* [Instructions to follow]
Within the data that follows, set down exactly the lines from the one containing "Deep Wave U Part" through the one containing "Lakerstats News", both ends included.

(Beginning of Excerpted records)

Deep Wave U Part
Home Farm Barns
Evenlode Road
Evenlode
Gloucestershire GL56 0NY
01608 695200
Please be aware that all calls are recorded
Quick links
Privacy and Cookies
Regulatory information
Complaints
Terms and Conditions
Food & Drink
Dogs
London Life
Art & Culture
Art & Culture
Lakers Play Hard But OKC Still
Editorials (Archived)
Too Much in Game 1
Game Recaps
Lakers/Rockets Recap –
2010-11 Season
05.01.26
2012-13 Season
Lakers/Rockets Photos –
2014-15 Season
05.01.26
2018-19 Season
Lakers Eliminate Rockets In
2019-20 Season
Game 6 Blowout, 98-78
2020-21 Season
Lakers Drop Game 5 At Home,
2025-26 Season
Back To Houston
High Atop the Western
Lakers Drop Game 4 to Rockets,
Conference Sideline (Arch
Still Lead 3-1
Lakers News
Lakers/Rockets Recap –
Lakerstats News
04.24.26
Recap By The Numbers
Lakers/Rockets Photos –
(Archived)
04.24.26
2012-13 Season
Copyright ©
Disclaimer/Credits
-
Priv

(End of Excerpted records)
(Beginning of Excerpted records)

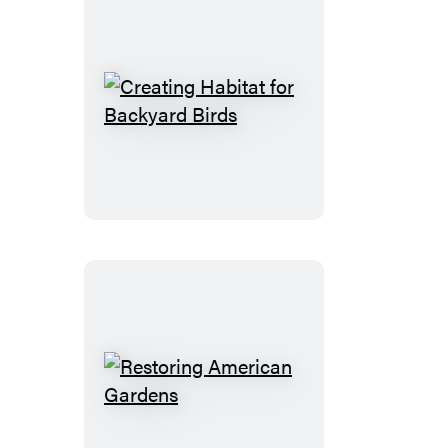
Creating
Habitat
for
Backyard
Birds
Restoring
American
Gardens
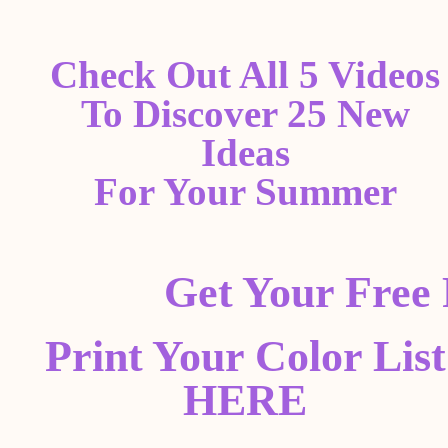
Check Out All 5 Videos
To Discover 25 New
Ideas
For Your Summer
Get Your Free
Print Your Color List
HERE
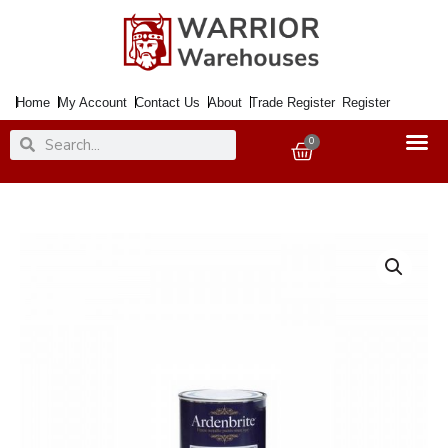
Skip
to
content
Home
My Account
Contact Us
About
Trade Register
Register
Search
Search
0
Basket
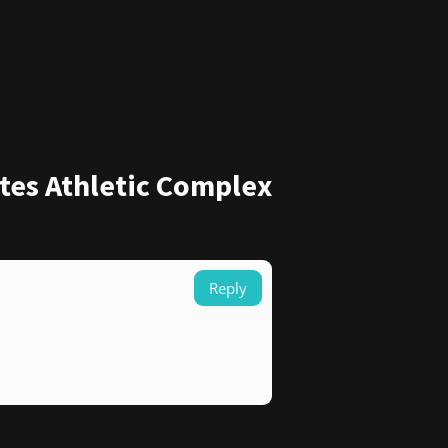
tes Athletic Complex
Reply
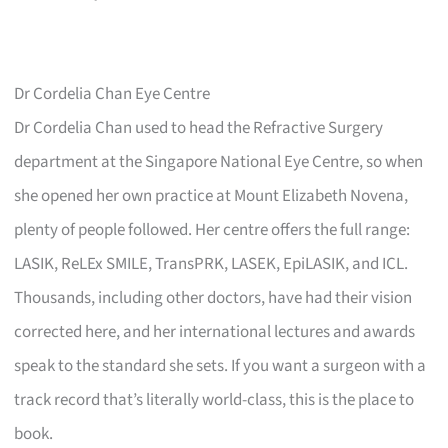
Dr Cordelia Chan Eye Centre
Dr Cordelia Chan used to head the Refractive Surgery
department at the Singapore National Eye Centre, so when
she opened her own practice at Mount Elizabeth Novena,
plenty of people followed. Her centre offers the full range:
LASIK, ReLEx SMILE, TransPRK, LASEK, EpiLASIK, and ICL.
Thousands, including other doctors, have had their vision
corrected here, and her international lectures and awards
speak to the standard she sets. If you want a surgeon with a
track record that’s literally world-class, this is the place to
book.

(End of Excerpted records)

* [Solved exercise]
Deep Wave U Part
Home Farm Barns
Evenlode Road
Evenlode
Gloucestershire GL56 0NY
01608 695200
Please be aware that all calls are recorded
Quick links
Privacy and Cookies
Regulatory information
Complaints
Terms and Conditions
Food & Drink
Dogs
London Life
Art & Culture
Art & Culture
Lakers Play Hard But OKC Still
Editorials (Archived)
Too Much in Game 1
Game Recaps
Lakers/Rockets Recap –
2010-11 Season
05.01.26
2012-13 Season
Lakers/Rockets Photos –
2014-15 Season
05.01.26
2018-19 Season
Lakers Eliminate Rockets In
2019-20 Season
Game 6 Blowout, 98-78
2020-21 Season
Lakers Drop Game 5 At Home,
2025-26 Season
Back To Houston
High Atop the Western
Lakers Drop Game 4 to Rockets,
Conference Sideline (Arch
Still Lead 3-1
Lakers News
Lakers/Rockets Recap –
Lakerstats News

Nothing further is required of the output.